Certains Tchèques ont bien accueilli l’invasion de Hitler
La Russie est parfaitement au courant de ces réminiscences dangereuses. C'est pourquoi elle a maquillé cette agression en une initiative conforme à la justice internationale contemporaine.
Ses dirigeants et leurs porte-parole (y compris Mikhaïl Gorbatchev) ont faussement accusé les dirigeants géorgiens d'avoir violé le droit international dans les régions d'Ossétie du sud et d'Abkhazie, lesquelles auraient des populations "russes" en raison de la distribution extralégale de passeports russes dans ces territoires.
Le Président Dimitri Medvedev a appelé à des "poursuites pénales" contre les auteurs de ces prétendus délits et Vladimir Putin a prétendu que si "[on a pendu] Saddam Hussein pour avoir détruit plusieurs villages chiites" les dirigeants géorgiens seraient coupables de bien plus.
Les cyniques sans scrupules du Kremlin ont appris le langage de l'humanitarisme mondial.
Ce discours sur la "protection" était déjà un prétexte favori pour l'expansion tsariste au XIXe siècle. C'est l’invocation des mêmes raisons que l'Allemagne avait mise en avant pour annexer le territoire des Sudètes en 1939.
Les affirmations actuelles du Kremlin ne sont pas plus crédibles que ses justifications miteuses pour l'invasion de la Hongrie en 1956, de la Tchécoslovaquie en 1968, et de l'Afghanistan en 1979.
Les assertions russes, selon lesquelles les forces géorgiennes auraient provoqué le conflit en attaquant les troupes russes, rappellent Hitler racontant que son invasion de la Pologne, en 1939, aurait été justifiée par des attaques polonaises contre les Allemands.
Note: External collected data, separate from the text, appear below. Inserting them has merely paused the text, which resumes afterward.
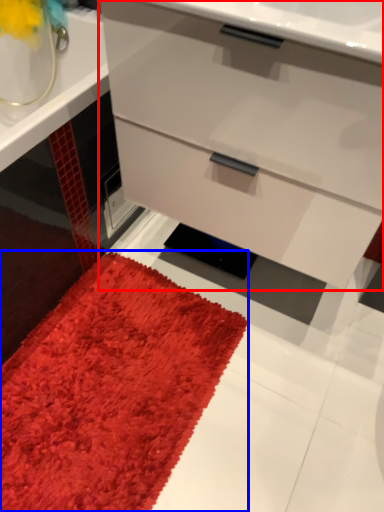 Question: Which point is further to the camera, chest of drawers (highlighted by a red box) or mat (highlighted by a blue box)?

Choices:
 (A) chest of drawers
 (B) mat

Answer: (B) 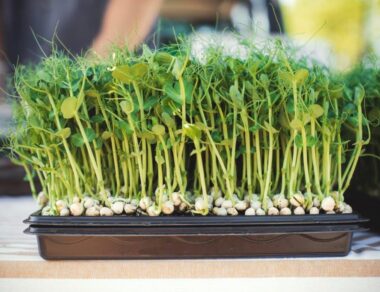 Locate an element on the screen. The height and width of the screenshot is (292, 380). black tray lip is located at coordinates (165, 218). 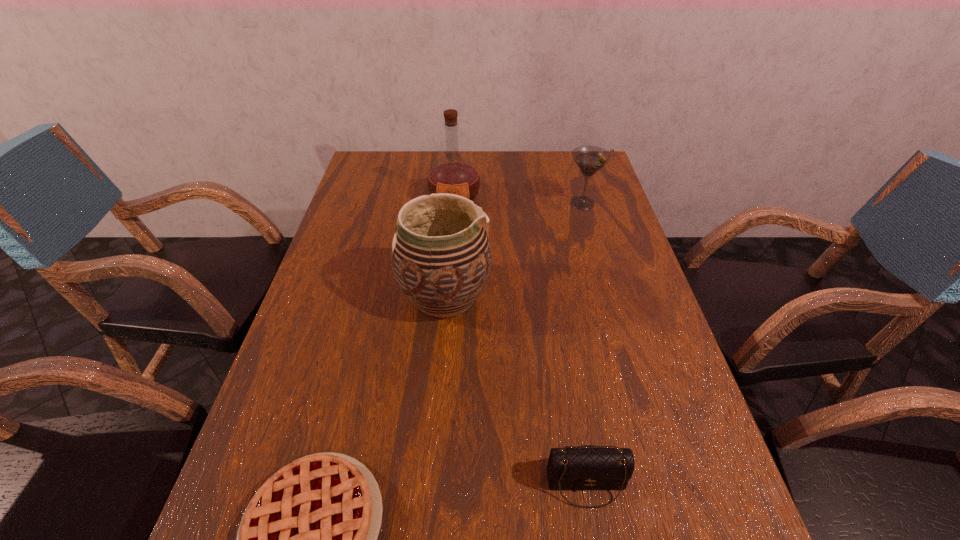 In order to click on liquor in this screenshot , I will do `click(454, 174)`.

In order to click on the third nearest object in this screenshot , I will do `click(441, 257)`.

Find the location of a particular element. The height and width of the screenshot is (540, 960). the rightmost object is located at coordinates (590, 159).

I want to click on the third tallest object, so click(x=590, y=159).

Find the location of a particular element. Image resolution: width=960 pixels, height=540 pixels. the fourth object from left to right is located at coordinates (587, 467).

The width and height of the screenshot is (960, 540). Identify the location of the fourth tallest object. (587, 467).

This screenshot has width=960, height=540. Identify the location of free space located 0.050m on the front label of the liquor. (453, 225).

You are a GUI agent. You are given a task and a screenshot of the screen. Output one action in this format:
    pyautogui.click(x=<x>, y=<y>)
    Task: Click on the free region located 0.180m on the back of the pottery
    The image size is (960, 540).
    Given the screenshot: What is the action you would take?
    pos(450,225)

Identify the location of vacant space located 0.360m on the front of the rightmost object. The width and height of the screenshot is (960, 540). (611, 300).

Where is `object located in the far edge section of the desktop`? object located in the far edge section of the desktop is located at coordinates [x=454, y=174]. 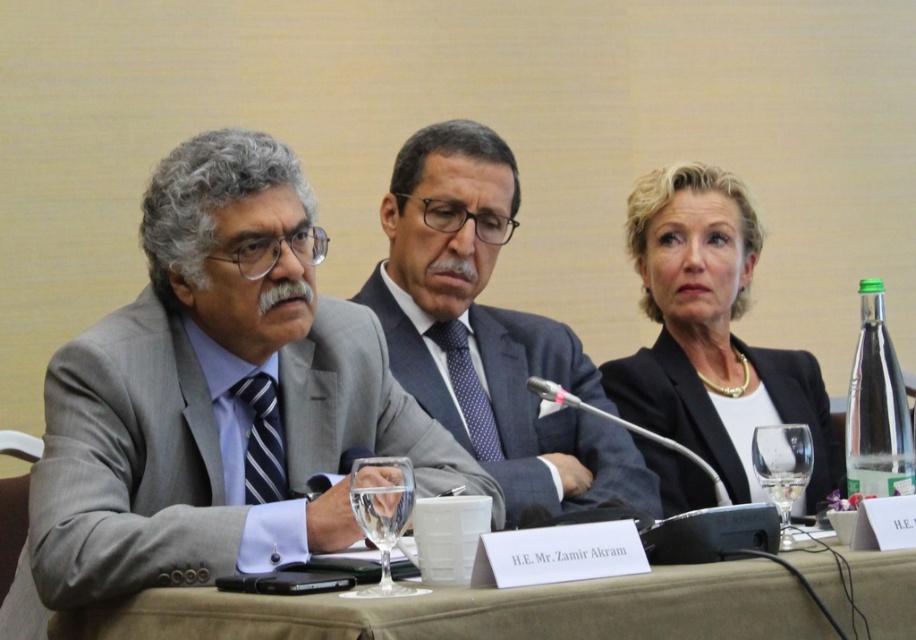 Who is more distant from viewer, (184,305) or (869,428)?

Positioned behind is point (184,305).

Who is taller, gray suit at center or green glass bottle at right?

Standing taller between the two is gray suit at center.

Between point (229, 360) and point (845, 416), which one is positioned in front?

Point (229, 360) is more forward.

What are the coordinates of `gray suit at center` in the screenshot? It's located at (214, 400).

From the picture: Can you confirm if black leather jacket at upper center is positioned above clear glass wine glass at right?

Yes, black leather jacket at upper center is above clear glass wine glass at right.

Who is taller, black leather jacket at upper center or clear glass wine glass at right?

black leather jacket at upper center is taller.

Is point (704, 387) farther from camera compared to point (789, 499)?

Yes, it is behind point (789, 499).

At what (x,y) coordinates should I click in order to perform the action: click on black leather jacket at upper center. Please return your answer as a coordinate pair (x, y). Looking at the image, I should click on (712, 336).

Who is lower down, matte black suit at center or clear glass wine glass at center?

clear glass wine glass at center

Where is `matte black suit at center`? The height and width of the screenshot is (640, 916). matte black suit at center is located at coordinates (488, 332).

Image resolution: width=916 pixels, height=640 pixels. I want to click on matte black suit at center, so click(488, 332).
C'est particulièrement cocasse étant donné le penchant du Kremlin à comparer le président géorgien Mikheil Saakachvili à Adolf Hitler.
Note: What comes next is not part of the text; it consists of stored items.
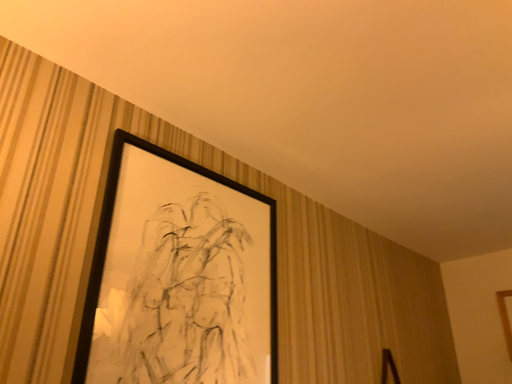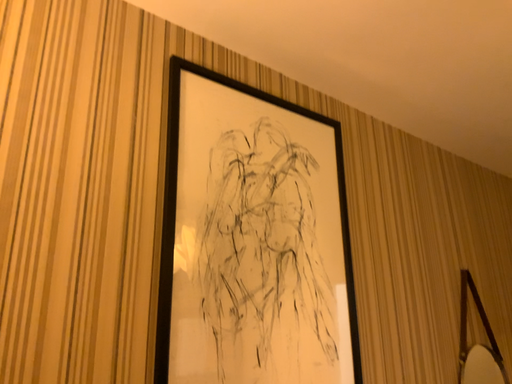 Question: Which way did the camera rotate in the video?

Choices:
 (A) rotated upward
 (B) rotated downward

Answer: (B) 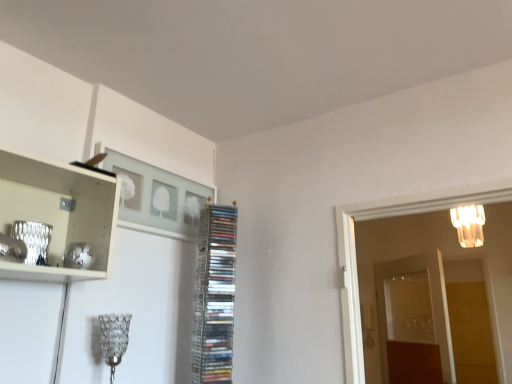 In order to face clear plastic rack of cds at center, should I rotate leftwards or rightwards?

It's best to rotate left around 5.104 degrees.

Describe the element at coordinates (156, 197) in the screenshot. I see `matte gray picture frame at upper center` at that location.

Describe the element at coordinates (409, 330) in the screenshot. The height and width of the screenshot is (384, 512). I see `transparent glass door at right, which is the 1th glass door from left to right` at that location.

Where is `translucent glass chandelier at upper right, arranged as the first lamp when viewed from the right`? Image resolution: width=512 pixels, height=384 pixels. translucent glass chandelier at upper right, arranged as the first lamp when viewed from the right is located at coordinates (469, 225).

Considering the points (499, 356) and (219, 339), which point is behind, point (499, 356) or point (219, 339)?

The point (499, 356) is behind.

Does transparent glass door at right, marked as the second glass door in a left-to-right arrangement, turn towards clear plastic rack of cds at center?

Yes.

Is transparent glass door at right, placed as the first glass door when sorted from right to left, inside or outside of clear plastic rack of cds at center?

transparent glass door at right, placed as the first glass door when sorted from right to left, lies outside clear plastic rack of cds at center.

Which is in front, transparent glass door at right, placed as the first glass door when sorted from right to left, or clear plastic rack of cds at center?

clear plastic rack of cds at center is in front.

From the picture: Considering the relative sizes of translucent glass chandelier at upper right, the 1th lamp from the back, and clear plastic rack of cds at center in the image provided, is translucent glass chandelier at upper right, the 1th lamp from the back, taller than clear plastic rack of cds at center?

No.

How much distance is there between translucent glass chandelier at upper right, which ranks as the second lamp in front-to-back order, and clear plastic rack of cds at center?

A distance of 1.53 meters exists between translucent glass chandelier at upper right, which ranks as the second lamp in front-to-back order, and clear plastic rack of cds at center.

Choose the correct answer: Is translucent glass chandelier at upper right, the 1th lamp from the back, inside clear plastic rack of cds at center or outside it?

translucent glass chandelier at upper right, the 1th lamp from the back, exists outside the volume of clear plastic rack of cds at center.

In the image, is translucent glass chandelier at upper right, acting as the first lamp starting from the top, positioned in front of or behind matte gray picture frame at upper center?

translucent glass chandelier at upper right, acting as the first lamp starting from the top, is behind matte gray picture frame at upper center.

Who is bigger, translucent glass chandelier at upper right, acting as the first lamp starting from the top, or matte gray picture frame at upper center?

Bigger between the two is matte gray picture frame at upper center.

Which object is positioned more to the right, translucent glass chandelier at upper right, which is the second lamp in left-to-right order, or matte gray picture frame at upper center?

translucent glass chandelier at upper right, which is the second lamp in left-to-right order.

Could matte gray picture frame at upper center be considered to be inside translucent glass chandelier at upper right, which ranks as the 2th lamp in bottom-to-top order?

No, matte gray picture frame at upper center is not a part of translucent glass chandelier at upper right, which ranks as the 2th lamp in bottom-to-top order.

Considering the relative positions of transparent glass door at right, acting as the 2th glass door starting from the right, and matte gray picture frame at upper center in the image provided, is transparent glass door at right, acting as the 2th glass door starting from the right, to the left of matte gray picture frame at upper center from the viewer's perspective?

No.

Is transparent glass door at right, which is the 1th glass door from left to right, inside or outside of matte gray picture frame at upper center?

The correct answer is: outside.

From the picture: Which object is wider, transparent glass door at right, acting as the 2th glass door starting from the right, or matte gray picture frame at upper center?

With larger width is transparent glass door at right, acting as the 2th glass door starting from the right.

Which of these two, transparent glass door at right, which is the 1th glass door from left to right, or matte gray picture frame at upper center, is bigger?

transparent glass door at right, which is the 1th glass door from left to right, is bigger.

Between point (192, 239) and point (101, 316), which one is positioned behind?

The point (192, 239) is farther.

The width and height of the screenshot is (512, 384). What are the coordinates of `picture frame located above the clear glass lampshade at lower left, which is the first lamp in left-to-right order (from the image's perspective)` in the screenshot? It's located at (156, 197).

Is matte gray picture frame at upper center taller than clear glass lampshade at lower left, which is counted as the 2th lamp, starting from the right?

In fact, matte gray picture frame at upper center may be shorter than clear glass lampshade at lower left, which is counted as the 2th lamp, starting from the right.

In the scene shown: Is clear glass lampshade at lower left, the first lamp when ordered from front to back, surrounded by matte gray picture frame at upper center?

No, matte gray picture frame at upper center does not contain clear glass lampshade at lower left, the first lamp when ordered from front to back.

Considering the sizes of objects matte gray picture frame at upper center and translucent glass chandelier at upper right, which ranks as the 2th lamp in bottom-to-top order, in the image provided, who is bigger, matte gray picture frame at upper center or translucent glass chandelier at upper right, which ranks as the 2th lamp in bottom-to-top order,?

With larger size is matte gray picture frame at upper center.

Between matte gray picture frame at upper center and translucent glass chandelier at upper right, acting as the first lamp starting from the top, which one has larger width?

With larger width is translucent glass chandelier at upper right, acting as the first lamp starting from the top.

Is transparent glass door at right, placed as the first glass door when sorted from right to left, smaller than translucent glass chandelier at upper right, the 1th lamp from the back?

No, transparent glass door at right, placed as the first glass door when sorted from right to left, is not smaller than translucent glass chandelier at upper right, the 1th lamp from the back.

Is transparent glass door at right, marked as the second glass door in a left-to-right arrangement, to the right of translucent glass chandelier at upper right, which is the second lamp in left-to-right order, from the viewer's perspective?

Correct, you'll find transparent glass door at right, marked as the second glass door in a left-to-right arrangement, to the right of translucent glass chandelier at upper right, which is the second lamp in left-to-right order.

From the image's perspective, is transparent glass door at right, placed as the first glass door when sorted from right to left, positioned above or below translucent glass chandelier at upper right, the 1th lamp from the back?

From the image's perspective, transparent glass door at right, placed as the first glass door when sorted from right to left, appears below translucent glass chandelier at upper right, the 1th lamp from the back.

Are transparent glass door at right, marked as the second glass door in a left-to-right arrangement, and translucent glass chandelier at upper right, acting as the first lamp starting from the top, far apart?

Absolutely, transparent glass door at right, marked as the second glass door in a left-to-right arrangement, is distant from translucent glass chandelier at upper right, acting as the first lamp starting from the top.

There is a clear plastic rack of cds at center. At what (x,y) coordinates should I click in order to perform the action: click on the 2nd glass door below it (from the image's perspective). Please return your answer as a coordinate pair (x, y). This screenshot has height=384, width=512. Looking at the image, I should click on (355, 253).

Locate an element on the screen. cabinet on the left of the translucent glass chandelier at upper right, which ranks as the second lamp in front-to-back order is located at coordinates (214, 296).

Looking at the image, which one is located further to translucent glass chandelier at upper right, which is the second lamp in left-to-right order, transparent glass door at right, placed as the first glass door when sorted from right to left, or clear plastic rack of cds at center?

Based on the image, clear plastic rack of cds at center appears to be further to translucent glass chandelier at upper right, which is the second lamp in left-to-right order.

Based on their spatial positions, is transparent glass door at right, placed as the first glass door when sorted from right to left, or translucent glass chandelier at upper right, the 1th lamp from the back, further from clear glass lampshade at lower left, the first lamp when ordered from front to back?

translucent glass chandelier at upper right, the 1th lamp from the back.

Estimate the real-world distances between objects in this image. Which object is closer to transparent glass door at right, which is the 1th glass door from left to right, clear plastic rack of cds at center or translucent glass chandelier at upper right, acting as the first lamp starting from the top?

translucent glass chandelier at upper right, acting as the first lamp starting from the top, is closer to transparent glass door at right, which is the 1th glass door from left to right.

From the image, which object appears to be nearer to transparent glass door at right, which is the 1th glass door from left to right, transparent glass door at right, marked as the second glass door in a left-to-right arrangement, or clear plastic rack of cds at center?

transparent glass door at right, marked as the second glass door in a left-to-right arrangement, is positioned closer to the anchor transparent glass door at right, which is the 1th glass door from left to right.

From the image, which object appears to be nearer to clear plastic rack of cds at center, matte gray picture frame at upper center or clear glass lampshade at lower left, the first lamp when ordered from front to back?

Based on the image, matte gray picture frame at upper center appears to be nearer to clear plastic rack of cds at center.

When comparing their distances from clear plastic rack of cds at center, does translucent glass chandelier at upper right, the 1th lamp from the back, or transparent glass door at right, which is the 1th glass door from left to right, seem further?

transparent glass door at right, which is the 1th glass door from left to right, is positioned further to the anchor clear plastic rack of cds at center.

Considering their positions, is matte gray picture frame at upper center positioned further to clear plastic rack of cds at center than transparent glass door at right, marked as the second glass door in a left-to-right arrangement?

transparent glass door at right, marked as the second glass door in a left-to-right arrangement, is further to clear plastic rack of cds at center.

Estimate the real-world distances between objects in this image. Which object is closer to transparent glass door at right, which is the 1th glass door from left to right, clear plastic rack of cds at center or clear glass lampshade at lower left, the second lamp when ordered from back to front?

clear plastic rack of cds at center is closer to transparent glass door at right, which is the 1th glass door from left to right.

You are a GUI agent. You are given a task and a screenshot of the screen. Output one action in this format:
    pyautogui.click(x=<x>, y=<y>)
    Task: Click on the picture frame located between clear glass lampshade at lower left, the second lamp when ordered from back to front, and transparent glass door at right, acting as the 2th glass door starting from the right, in the left-right direction
    
    Given the screenshot: What is the action you would take?
    pyautogui.click(x=156, y=197)

This screenshot has width=512, height=384. In order to click on lamp between clear plastic rack of cds at center and transparent glass door at right, placed as the first glass door when sorted from right to left, from left to right in this screenshot , I will do `click(469, 225)`.

Locate an element on the screen. glass door between translucent glass chandelier at upper right, which ranks as the second lamp in front-to-back order, and transparent glass door at right, placed as the first glass door when sorted from right to left, in the vertical direction is located at coordinates (409, 330).

Where is `cabinet between clear glass lampshade at lower left, which is counted as the 2th lamp, starting from the right, and transparent glass door at right, acting as the 2th glass door starting from the right`? The width and height of the screenshot is (512, 384). cabinet between clear glass lampshade at lower left, which is counted as the 2th lamp, starting from the right, and transparent glass door at right, acting as the 2th glass door starting from the right is located at coordinates (214, 296).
L'adoption soudaine, par Moscou, d'une "souveraineté limitée" pour la Géorgie ne cadre pas avec les protestations antérieures de la Russie à propos du caractère sacro-saint de sa propre souveraineté, et son insistance obstinée à prétendre qu'elle aurait le droit d'agir sur son territoire comme elle le juge bon.
L’inquiétude moscovite à propos des soi-disant atrocités et génocide apparaît également comme ridicule au regard de l'indifférence endurcie du gouvernement de Russie envers les génocides, trop réels, commis par ses alliés en Irak, dans l'ex-Yougoslavie, ainsi qu'au Rwanda et au Darfour - pour ne pas rien dire de l'exceptionnelle brutalité des campagnes militaires moscovites en Tchétchénie.
Comme on pouvait s'y attendre, MM. Putin et Medvedev prétendent aussi que leurs actions en Géorgie ne seraient pas différentes du comportement des Occidentaux à l’égard de l'Irak et de l'ex-Yougoslavie. En conséquence, ils ont exigé la démission du Président Saakachvili.
Le but manifeste de Moscou est de substituer un gouvernement aux ordres de la Russie au gouvernement pro-occidental, à la fois par l'action militaire et en discréditant la direction politique géorgienne par de fausses accusations de crimes de guerre et de génocide.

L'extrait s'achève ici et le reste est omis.